The second weird thing with the graphics occurred near the end. Occasionally when you enter a location the screen stays blank except just under the cursor. Turning to one side and back again restores the screen so it's not a major problem. And, I suspect that like the other problem, running with a lower resolution would have prevented it.

Most of the puzzles are reasonably easy although there are a couple of more difficult ones. The most difficult thing in most cases is finding the required object and/or working out just what the silly thing is for.

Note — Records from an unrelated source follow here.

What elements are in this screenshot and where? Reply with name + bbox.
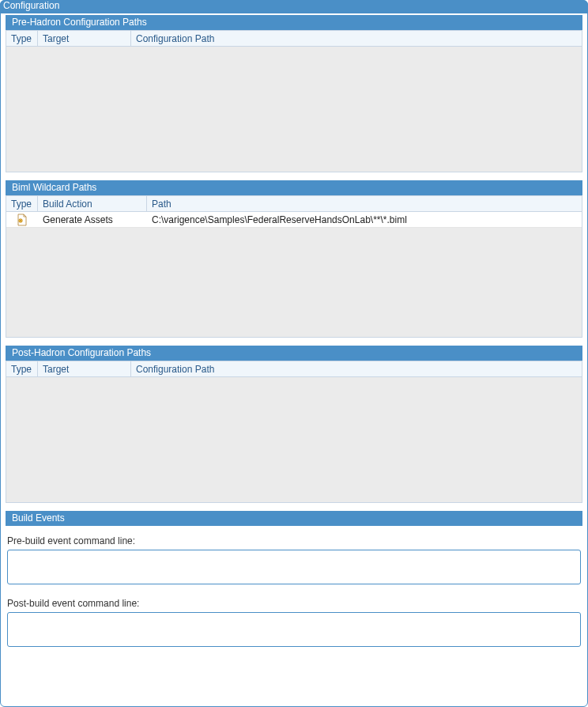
row-build-action: Generate Assets	[38, 212, 147, 227]
pre-build-command-input[interactable]	[7, 550, 581, 584]
col-header-configuration-path[interactable]: Configuration Path	[131, 361, 582, 376]
col-header-build-action[interactable]: Build Action	[38, 196, 147, 211]
panel-title: Configuration	[0, 0, 588, 13]
section-pre-hadron: Pre-Hadron Configuration Paths Type Targ…	[6, 15, 582, 172]
table-header-row: Type Target Configuration Path	[6, 361, 582, 377]
col-header-target[interactable]: Target	[38, 31, 131, 46]
table-header-row: Type Build Action Path	[6, 196, 582, 212]
section-header-post-hadron: Post-Hadron Configuration Paths	[6, 346, 582, 361]
col-header-configuration-path[interactable]: Configuration Path	[131, 31, 582, 46]
biml-wildcard-table[interactable]: Type Build Action Path	[6, 195, 582, 338]
section-biml-wildcard: Biml Wildcard Paths Type Build Action Pa…	[6, 180, 582, 338]
col-header-path[interactable]: Path	[147, 196, 582, 211]
pre-build-label: Pre-build event command line:	[7, 535, 581, 546]
row-path: C:\varigence\Samples\FederalReserveHands…	[147, 212, 582, 227]
pre-hadron-table[interactable]: Type Target Configuration Path	[6, 30, 582, 172]
col-header-target[interactable]: Target	[38, 361, 131, 376]
configuration-panel: Configuration Pre-Hadron Configuration P…	[0, 0, 588, 707]
section-header-build-events: Build Events	[6, 511, 582, 526]
section-build-events: Build Events Pre-build event command lin…	[6, 511, 582, 649]
post-build-label: Post-build event command line:	[7, 598, 581, 609]
biml-file-icon	[16, 214, 28, 226]
col-header-type[interactable]: Type	[6, 361, 38, 376]
post-hadron-table[interactable]: Type Target Configuration Path	[6, 361, 582, 503]
section-post-hadron: Post-Hadron Configuration Paths Type Tar…	[6, 346, 582, 503]
section-header-pre-hadron: Pre-Hadron Configuration Paths	[6, 15, 582, 30]
row-type-icon-cell	[6, 212, 38, 227]
col-header-type[interactable]: Type	[6, 196, 38, 211]
table-header-row: Type Target Configuration Path	[6, 31, 582, 47]
post-build-command-input[interactable]	[7, 612, 581, 647]
section-header-biml-wildcard: Biml Wildcard Paths	[6, 180, 582, 195]
col-header-type[interactable]: Type	[6, 31, 38, 46]
table-row[interactable]: Generate Assets C:\varigence\Samples\Fed…	[6, 212, 582, 228]
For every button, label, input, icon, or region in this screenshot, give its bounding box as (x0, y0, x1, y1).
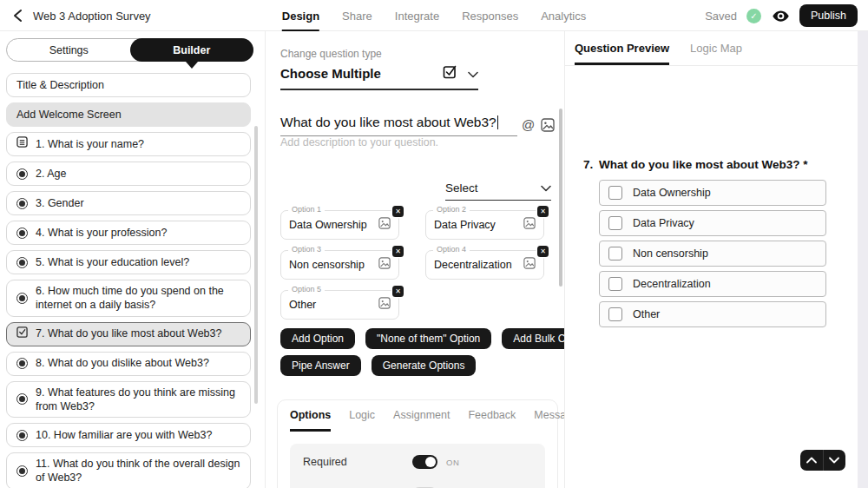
question-title-input[interactable]: What do you like most about Web3? (280, 115, 517, 136)
radio-icon (16, 198, 28, 209)
delete-option-icon[interactable]: ✕ (392, 286, 404, 297)
survey-title: Web 3 Adoption Survey (33, 10, 151, 23)
tab-logic[interactable]: Logic (349, 409, 375, 432)
required-state: ON (446, 458, 459, 467)
checkbox-empty-icon[interactable] (608, 186, 622, 200)
sidebar-item-q3[interactable]: 3. Gender (6, 191, 251, 215)
delete-option-icon[interactable]: ✕ (392, 206, 404, 217)
checkbox-checked-icon (16, 326, 28, 341)
option-field-label: Option 2 (433, 205, 470, 214)
sidebar-item-q10[interactable]: 10. How familiar are you with Web3? (6, 423, 251, 447)
option-image-icon[interactable] (378, 297, 391, 313)
pipe-answer-button[interactable]: Pipe Answer (280, 355, 361, 376)
option-value-input[interactable]: Other (289, 299, 373, 311)
option-value-input[interactable]: Non censorship (289, 259, 373, 271)
checkbox-empty-icon[interactable] (608, 247, 622, 260)
sidebar-scrollbar[interactable] (254, 126, 258, 404)
preview-option-other[interactable]: Other (599, 301, 826, 327)
text-answer-icon (16, 136, 28, 151)
sidebar-item-q11[interactable]: 11. What do you think of the overall des… (6, 452, 251, 488)
add-bulk-choice-button[interactable]: Add Bulk Choice (502, 328, 564, 349)
none-of-them-button[interactable]: "None of them" Option (365, 328, 491, 349)
required-toggle[interactable] (412, 455, 437, 469)
nav-integrate[interactable]: Integrate (395, 0, 439, 31)
preview-eye-icon[interactable] (771, 6, 790, 25)
nav-share[interactable]: Share (342, 0, 372, 31)
generate-options-button[interactable]: Generate Options (372, 355, 477, 376)
options-settings-panel: Required ON Hide always OFF (290, 444, 545, 488)
option-image-icon[interactable] (523, 217, 536, 233)
chevron-down-icon (541, 181, 551, 195)
option-field-2: Option 2 Data Privacy ✕ (425, 210, 544, 240)
sidebar-item-title-description[interactable]: Title & Description (6, 73, 251, 97)
sidebar-item-q6[interactable]: 6. How much time do you spend on the int… (6, 280, 251, 317)
item-label: 11. What do you think of the overall des… (36, 457, 240, 485)
tab-feedback[interactable]: Feedback (468, 409, 516, 432)
checkbox-empty-icon[interactable] (608, 307, 622, 321)
nav-responses[interactable]: Responses (462, 0, 518, 31)
tab-settings[interactable]: Settings (7, 39, 131, 61)
radio-icon (16, 257, 28, 268)
tab-logic-map[interactable]: Logic Map (690, 42, 742, 65)
preview-option-non-censorship[interactable]: Non censorship (599, 241, 826, 267)
checkbox-type-icon (443, 64, 457, 82)
option-image-icon[interactable] (378, 217, 391, 233)
back-chevron-icon[interactable] (10, 7, 28, 24)
sidebar-item-q2[interactable]: 2. Age (6, 162, 251, 186)
option-field-5: Option 5 Other ✕ (280, 290, 399, 320)
saved-status: Saved (705, 10, 737, 23)
sidebar-item-q9[interactable]: 9. What features do you think are missin… (6, 381, 251, 419)
option-label: Other (633, 308, 660, 320)
saved-check-icon: ✓ (746, 9, 761, 23)
sidebar-item-q1[interactable]: 1. What is your name? (6, 132, 251, 156)
option-value-input[interactable]: Data Ownership (289, 219, 373, 231)
option-label: Data Ownership (633, 187, 711, 199)
option-value-input[interactable]: Decentralization (434, 259, 518, 271)
radio-icon (16, 393, 28, 405)
tab-question-preview[interactable]: Question Preview (575, 42, 669, 65)
option-field-3: Option 3 Non censorship ✕ (280, 250, 399, 280)
delete-option-icon[interactable]: ✕ (537, 206, 549, 217)
sidebar-item-q5[interactable]: 5. What is your education level? (6, 250, 251, 274)
select-dropdown[interactable]: Select (445, 181, 551, 201)
preview-tab-bar: Question Preview Logic Map (565, 31, 858, 66)
option-field-label: Option 4 (433, 245, 470, 254)
mention-at-icon[interactable]: @ (522, 117, 535, 132)
editor-scrollbar[interactable] (559, 109, 562, 287)
checkbox-empty-icon[interactable] (608, 277, 622, 291)
option-image-icon[interactable] (523, 257, 536, 273)
question-type-dropdown[interactable]: Choose Multiple (280, 64, 478, 90)
page-scrollbar[interactable] (858, 31, 868, 488)
sidebar-item-q7[interactable]: 7. What do you like most about Web3? (6, 322, 251, 346)
delete-option-icon[interactable]: ✕ (392, 246, 404, 257)
delete-option-icon[interactable]: ✕ (537, 246, 549, 257)
preview-option-data-privacy[interactable]: Data Privacy (599, 210, 826, 236)
option-value-input[interactable]: Data Privacy (434, 219, 518, 231)
add-image-icon[interactable] (541, 118, 555, 135)
option-field-label: Option 1 (288, 205, 325, 214)
publish-button[interactable]: Publish (799, 4, 858, 27)
option-label: Non censorship (633, 247, 708, 260)
preview-option-data-ownership[interactable]: Data Ownership (599, 180, 826, 206)
sidebar-item-add-welcome-screen[interactable]: Add Welcome Screen (6, 102, 251, 127)
item-label: 5. What is your education level? (36, 255, 189, 269)
sidebar-item-q8[interactable]: 8. What do you dislike about Web3? (6, 352, 251, 376)
tab-messages[interactable]: Messages (534, 409, 564, 432)
tab-options[interactable]: Options (290, 409, 331, 432)
previous-question-icon[interactable] (800, 450, 823, 471)
next-question-icon[interactable] (824, 450, 846, 471)
toggle-knob (425, 457, 436, 467)
preview-option-decentralization[interactable]: Decentralization (599, 271, 826, 297)
nav-design[interactable]: Design (282, 0, 319, 31)
description-input[interactable]: Add description to your question. (280, 136, 438, 148)
nav-analytics[interactable]: Analytics (541, 0, 586, 31)
tab-builder[interactable]: Builder (130, 38, 254, 62)
sidebar-item-q4[interactable]: 4. What is your profession? (6, 221, 251, 245)
preview-question-text: What do you like most about Web3? * (599, 158, 808, 171)
radio-icon (16, 168, 28, 180)
option-image-icon[interactable] (378, 257, 391, 273)
add-option-button[interactable]: Add Option (280, 328, 355, 349)
checkbox-empty-icon[interactable] (608, 216, 622, 230)
radio-icon (16, 228, 28, 239)
tab-assignment[interactable]: Assignment (393, 409, 450, 432)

The manual is pretty small but everything you need is in it. Assuming, of course you don't have a problem. As seems to be common these days there is no section on trouble shooting. However since the game runs under Windows there is unlikely to be any difficulty getting it going. If though you do need help there is a freephone number . Actually there are 5 freephone numbers, one each for England, Germany, France, Italy and Spain.

Congo is a nice game but nothing spectacular. I enjoyed playing it but I must confess that had I not finished it I would not have worried about it. The graphics and game play are both good, but no better than most other games these days.